Aunque la Iglesia estaba vacía en ese momento, aparte de la propia Alta Reina, la chica no le importaba.
Actualmente, la joven devota estaba pasando por una grave crisis espiritual, y solo la meditación en la Catedral le otorgaba algo de tranquilidad mental.
Su esposo, aunque era la cara pública de la Reforma Alemana, era de hecho un ateo amoral, y ella lo había sabido desde hacía bastante tiempo.
A pesar de sus intentos por salvar su alma, él parecía alejarse cada día más de Dios.
Si no eran las ingentes cantidades de alcohol y cannabis, entonces era la depravación que venía con la poligamia.
Lo peor de todo es que Berengar había tomado una esposa musulmana, no solo toleraba sus creencias religiosas, sino que últimamente parecía pasar un tiempo desmesurado a solas con la mujer.

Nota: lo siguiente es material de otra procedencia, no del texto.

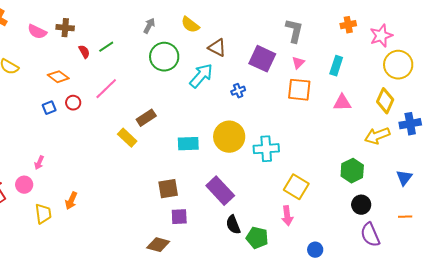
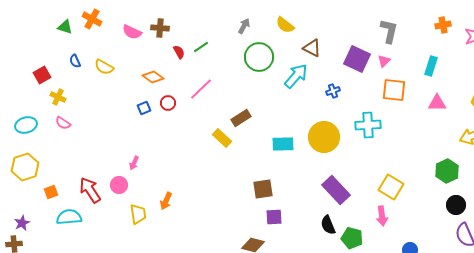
pink triangle: (298, 63) -> (384, 61), moved
cyan cross: (266, 149) -> (368, 125), moved
purple rectangle: (220, 191) -> (336, 190), moved

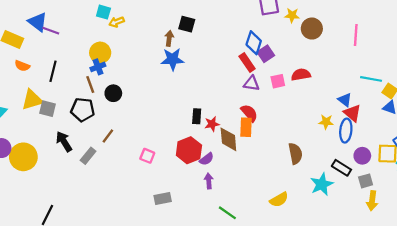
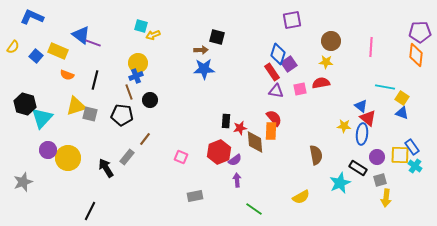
yellow star: (292, 15) -> (326, 62), moved
brown arrow: (169, 38) -> (201, 50), turned 80
black arrow: (64, 141) -> (106, 168), moved

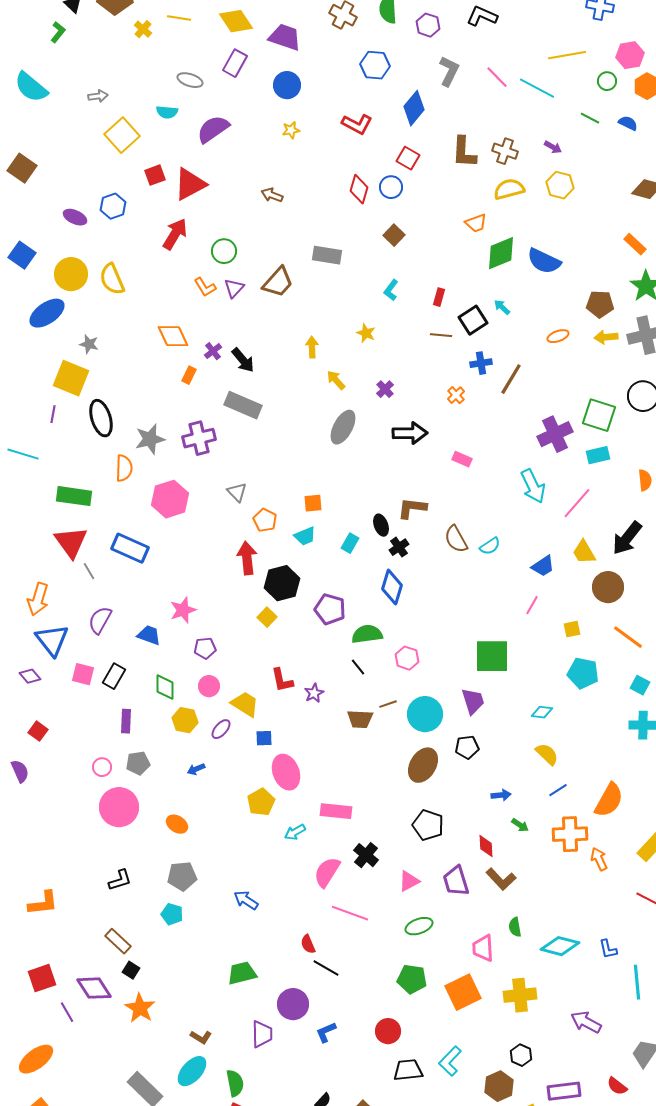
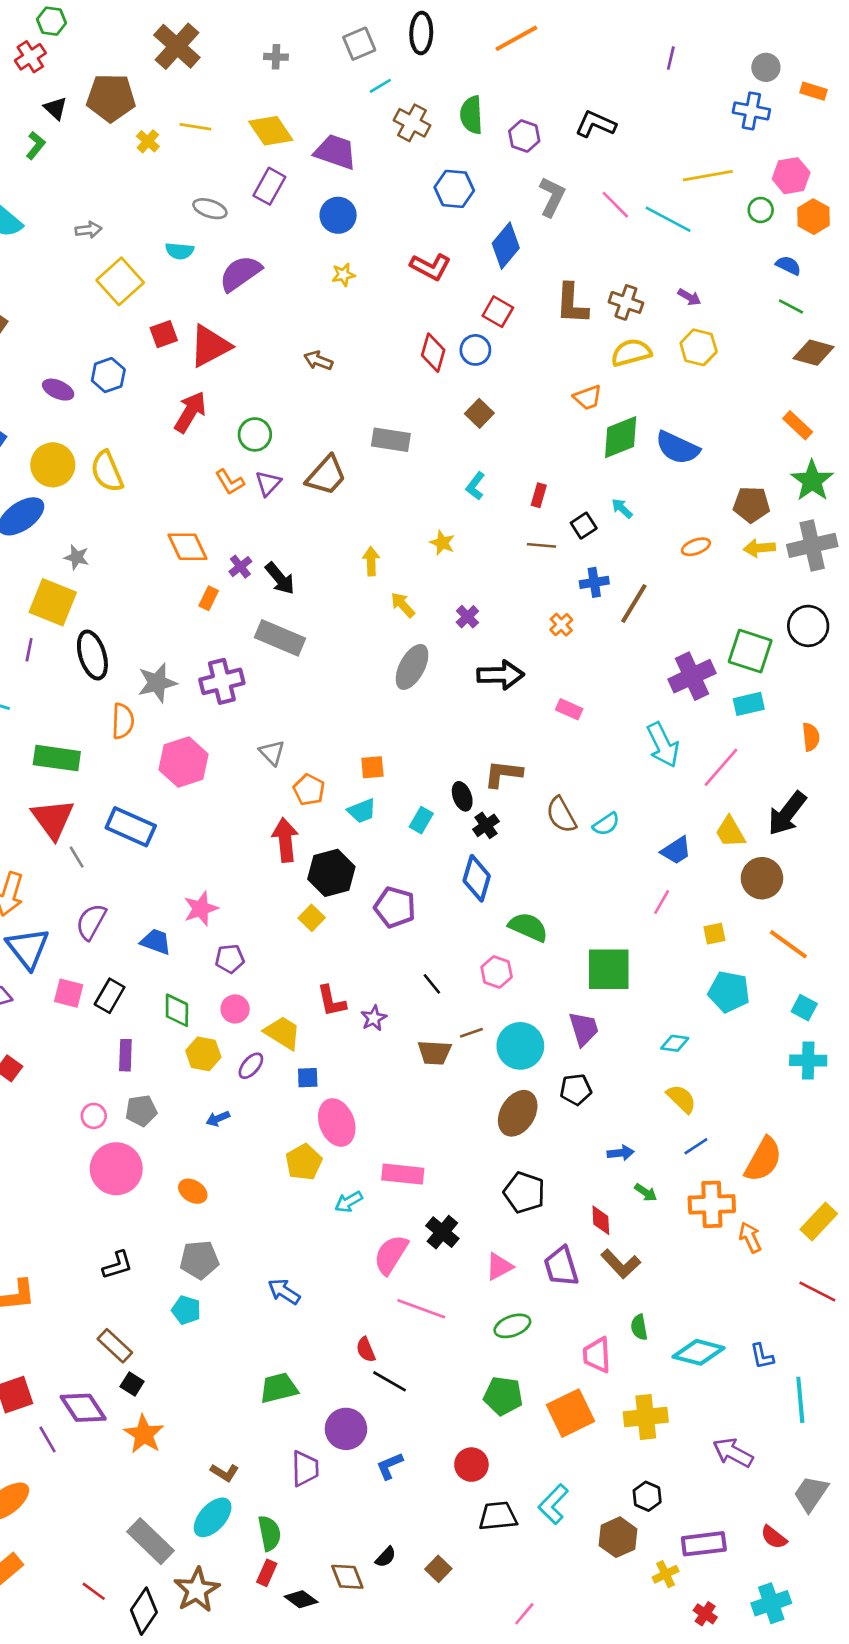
green line: (590, 118) -> (791, 306), moved
black square: (473, 320) -> (584, 526), size x0.7
green semicircle: (367, 634) -> (528, 927), moved, turned 32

A pesar de la predicación incesante de Adela, Berengar solo se alejaba cada vez más de la luz de la Voluntad de Dios, y en completa oscuridad.
No sabía si tenía el corazón para ver al hombre que amaba condenarse a sí mismo por la eternidad.
Así que se había acercado a la Iglesia para reflexionar.
Mientras la mujer rezaba en silencio, escuchó que una voz familiar la llamaba desde el otro lado de la Catedral.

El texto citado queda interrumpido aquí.